A Need for a Global Command Center for Signal Intelligence

All of the preceding leads to the next point:

To make the most of trigger signals and other information, every company needs to have a command center that monitors the data, signals, and behavior of millions of organizations, delivering intelligence to other companies and businesses.

By having a central hub that continuously analyzes every single account in your Total Addressable Market (TAM) for Compelling Event Signals, you will be able to take action when an account is at risk for churn, ready for upsell/cross-sell, and when to pursue a target account.

Many B2B salespeople and marketers have long recognized the huge potential advantage of sales intelligence, but adoption has been hampered by ease-of-use issues. This is remedied by a global command center for signal intelligence, which delivers usable, actionable signals to enterprises directly.

Too often, opportunities for network expansion, pipeline growth, and profit pass by without an organization knowing it. More precisely, without the sales teams knowing it. This happens because of many things, and one of the biggest reasons is the lack of a centralized place to check and monitor when such signals take place.

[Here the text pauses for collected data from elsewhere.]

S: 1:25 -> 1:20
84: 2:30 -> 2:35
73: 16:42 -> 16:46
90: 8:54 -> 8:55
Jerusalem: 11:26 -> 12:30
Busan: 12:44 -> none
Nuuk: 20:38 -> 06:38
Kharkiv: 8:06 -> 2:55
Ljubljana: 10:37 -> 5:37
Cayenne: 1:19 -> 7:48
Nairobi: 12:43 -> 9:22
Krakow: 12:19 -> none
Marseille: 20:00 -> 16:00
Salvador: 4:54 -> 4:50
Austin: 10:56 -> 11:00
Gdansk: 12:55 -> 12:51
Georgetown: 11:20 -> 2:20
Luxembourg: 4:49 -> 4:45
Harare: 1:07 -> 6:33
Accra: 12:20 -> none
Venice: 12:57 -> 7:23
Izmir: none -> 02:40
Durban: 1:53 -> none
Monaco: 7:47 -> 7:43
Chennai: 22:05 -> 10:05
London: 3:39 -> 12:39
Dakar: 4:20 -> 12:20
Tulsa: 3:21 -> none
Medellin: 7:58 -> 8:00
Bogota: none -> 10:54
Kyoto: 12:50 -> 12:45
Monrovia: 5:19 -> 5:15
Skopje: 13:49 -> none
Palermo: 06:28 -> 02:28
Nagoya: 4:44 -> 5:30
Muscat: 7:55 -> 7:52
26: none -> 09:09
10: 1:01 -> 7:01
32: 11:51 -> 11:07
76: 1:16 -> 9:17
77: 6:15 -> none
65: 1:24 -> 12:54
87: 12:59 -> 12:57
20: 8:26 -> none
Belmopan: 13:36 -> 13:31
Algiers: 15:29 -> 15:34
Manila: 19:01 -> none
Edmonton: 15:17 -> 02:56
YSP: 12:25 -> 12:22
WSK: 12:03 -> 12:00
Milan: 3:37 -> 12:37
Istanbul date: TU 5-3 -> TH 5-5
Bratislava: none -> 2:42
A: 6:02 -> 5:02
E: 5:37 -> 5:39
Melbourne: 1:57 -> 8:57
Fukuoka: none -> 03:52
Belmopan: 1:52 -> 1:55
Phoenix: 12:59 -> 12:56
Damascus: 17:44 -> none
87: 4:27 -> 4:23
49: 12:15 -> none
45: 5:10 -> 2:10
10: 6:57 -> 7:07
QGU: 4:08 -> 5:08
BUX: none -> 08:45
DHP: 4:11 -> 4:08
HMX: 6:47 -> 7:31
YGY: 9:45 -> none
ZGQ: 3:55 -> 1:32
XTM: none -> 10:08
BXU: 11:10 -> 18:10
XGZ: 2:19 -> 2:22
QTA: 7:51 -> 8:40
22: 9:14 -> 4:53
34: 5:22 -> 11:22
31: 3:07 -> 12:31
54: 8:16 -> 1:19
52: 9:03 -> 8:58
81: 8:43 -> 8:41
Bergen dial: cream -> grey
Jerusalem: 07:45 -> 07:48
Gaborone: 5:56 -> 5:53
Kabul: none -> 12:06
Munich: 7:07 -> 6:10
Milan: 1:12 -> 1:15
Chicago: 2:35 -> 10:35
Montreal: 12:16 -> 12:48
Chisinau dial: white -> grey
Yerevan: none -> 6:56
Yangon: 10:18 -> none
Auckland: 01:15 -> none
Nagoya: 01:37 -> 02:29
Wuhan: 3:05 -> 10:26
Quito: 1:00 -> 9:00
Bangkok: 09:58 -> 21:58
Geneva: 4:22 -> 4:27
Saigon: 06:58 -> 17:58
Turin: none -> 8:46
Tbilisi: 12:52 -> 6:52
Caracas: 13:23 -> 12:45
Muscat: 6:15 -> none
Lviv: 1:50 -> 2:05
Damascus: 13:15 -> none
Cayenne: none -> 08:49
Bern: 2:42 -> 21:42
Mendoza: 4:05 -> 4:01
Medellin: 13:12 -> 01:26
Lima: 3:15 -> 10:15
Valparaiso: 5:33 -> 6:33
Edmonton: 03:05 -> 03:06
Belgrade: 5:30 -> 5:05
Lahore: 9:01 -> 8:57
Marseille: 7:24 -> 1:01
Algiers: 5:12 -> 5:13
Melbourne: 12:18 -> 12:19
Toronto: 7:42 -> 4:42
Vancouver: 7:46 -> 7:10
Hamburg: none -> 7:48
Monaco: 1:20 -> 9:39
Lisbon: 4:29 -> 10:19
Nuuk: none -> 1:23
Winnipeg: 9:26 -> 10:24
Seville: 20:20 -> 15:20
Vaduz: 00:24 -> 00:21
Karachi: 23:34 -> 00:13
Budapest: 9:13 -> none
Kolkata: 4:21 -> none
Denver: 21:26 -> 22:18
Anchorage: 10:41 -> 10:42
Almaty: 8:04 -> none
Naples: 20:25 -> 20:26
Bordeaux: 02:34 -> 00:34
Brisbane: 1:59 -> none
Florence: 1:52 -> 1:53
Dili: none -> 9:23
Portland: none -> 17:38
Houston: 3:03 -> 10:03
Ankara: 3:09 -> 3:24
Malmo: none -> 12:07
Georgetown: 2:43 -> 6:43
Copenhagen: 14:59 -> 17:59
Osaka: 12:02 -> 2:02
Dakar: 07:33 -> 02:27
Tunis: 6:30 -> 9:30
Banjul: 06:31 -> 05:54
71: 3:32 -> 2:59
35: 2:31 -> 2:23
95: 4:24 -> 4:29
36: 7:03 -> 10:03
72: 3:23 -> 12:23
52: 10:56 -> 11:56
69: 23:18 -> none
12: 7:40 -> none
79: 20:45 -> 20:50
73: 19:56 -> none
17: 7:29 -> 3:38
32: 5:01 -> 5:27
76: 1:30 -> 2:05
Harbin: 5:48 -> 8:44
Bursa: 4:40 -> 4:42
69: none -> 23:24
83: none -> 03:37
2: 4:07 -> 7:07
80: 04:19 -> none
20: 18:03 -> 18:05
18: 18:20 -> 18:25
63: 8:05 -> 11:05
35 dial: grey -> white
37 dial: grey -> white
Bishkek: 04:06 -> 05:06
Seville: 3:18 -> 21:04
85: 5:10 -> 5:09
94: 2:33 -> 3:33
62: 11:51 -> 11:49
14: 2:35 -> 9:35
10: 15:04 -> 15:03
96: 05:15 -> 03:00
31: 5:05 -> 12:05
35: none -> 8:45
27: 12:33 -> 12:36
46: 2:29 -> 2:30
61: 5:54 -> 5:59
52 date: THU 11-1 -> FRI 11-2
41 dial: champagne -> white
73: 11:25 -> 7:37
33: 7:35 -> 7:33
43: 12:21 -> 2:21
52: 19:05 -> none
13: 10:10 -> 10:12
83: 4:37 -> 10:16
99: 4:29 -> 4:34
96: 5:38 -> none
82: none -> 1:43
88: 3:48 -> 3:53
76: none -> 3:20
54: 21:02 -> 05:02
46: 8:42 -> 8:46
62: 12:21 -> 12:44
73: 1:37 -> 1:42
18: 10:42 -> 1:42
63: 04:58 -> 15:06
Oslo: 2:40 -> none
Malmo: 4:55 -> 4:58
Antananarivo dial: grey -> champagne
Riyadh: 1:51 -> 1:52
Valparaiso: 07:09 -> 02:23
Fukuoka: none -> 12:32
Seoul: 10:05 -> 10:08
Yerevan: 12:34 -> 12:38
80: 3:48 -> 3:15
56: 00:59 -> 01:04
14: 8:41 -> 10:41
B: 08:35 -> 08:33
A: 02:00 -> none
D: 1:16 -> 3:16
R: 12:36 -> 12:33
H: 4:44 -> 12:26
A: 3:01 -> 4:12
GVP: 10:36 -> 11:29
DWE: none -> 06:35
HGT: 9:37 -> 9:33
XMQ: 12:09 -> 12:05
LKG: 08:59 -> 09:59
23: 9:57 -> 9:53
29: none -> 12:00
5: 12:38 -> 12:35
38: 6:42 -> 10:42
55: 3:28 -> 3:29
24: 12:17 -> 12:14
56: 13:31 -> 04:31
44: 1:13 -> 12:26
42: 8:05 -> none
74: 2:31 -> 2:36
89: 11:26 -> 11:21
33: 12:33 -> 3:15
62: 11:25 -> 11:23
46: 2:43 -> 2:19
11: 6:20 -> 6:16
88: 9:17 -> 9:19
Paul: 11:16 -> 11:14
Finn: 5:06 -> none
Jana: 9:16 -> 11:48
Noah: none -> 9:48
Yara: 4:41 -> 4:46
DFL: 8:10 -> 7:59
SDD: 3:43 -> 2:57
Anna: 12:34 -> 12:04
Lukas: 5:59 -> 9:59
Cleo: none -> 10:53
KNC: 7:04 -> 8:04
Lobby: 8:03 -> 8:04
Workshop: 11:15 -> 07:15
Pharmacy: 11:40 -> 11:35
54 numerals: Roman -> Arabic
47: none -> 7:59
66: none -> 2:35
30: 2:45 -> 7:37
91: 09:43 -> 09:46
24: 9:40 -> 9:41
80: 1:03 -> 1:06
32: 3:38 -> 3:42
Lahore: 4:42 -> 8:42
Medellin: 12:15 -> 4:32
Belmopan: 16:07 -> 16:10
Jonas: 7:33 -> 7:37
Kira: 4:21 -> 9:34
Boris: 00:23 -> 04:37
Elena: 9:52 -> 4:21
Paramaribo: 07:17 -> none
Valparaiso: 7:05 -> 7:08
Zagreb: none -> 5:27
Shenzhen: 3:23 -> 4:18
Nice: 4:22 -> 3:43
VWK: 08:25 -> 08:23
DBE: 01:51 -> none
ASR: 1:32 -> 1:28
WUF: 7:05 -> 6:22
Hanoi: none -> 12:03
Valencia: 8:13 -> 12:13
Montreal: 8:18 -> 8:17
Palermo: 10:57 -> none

Every time a company merges with another company is acquired by another entity, or decides to take on a totally different direction (versus what you knew in the past), many sales opportunities are lost. Or the opposite happens – risks, that could’ve been mitigated early on, are not avoided.

The same applies to signals that are dependent on relationships built with existing accounts. Someone could’ve been promoted, joined a new account, or left an account. The bridges you built with that same person can open up new opportunities in their new company, position, or role.

Such information from a global command center for compelling events signals can be used to plan and optimize the display of both sales and marketing campaigns because it is industry-wide. When your team reaches out to either current accounts or prospects, they may customize their messaging. The same applies to your marketing team’s calls to action through adverts.


It’s vital to gather, analyze, and interpret data and signals at scale because missing a single opportunity or risk could mean the difference between a seller meeting its quota or a market meeting its objectives. As a result, we strongly advise you to consider having a global command center to oversee everything.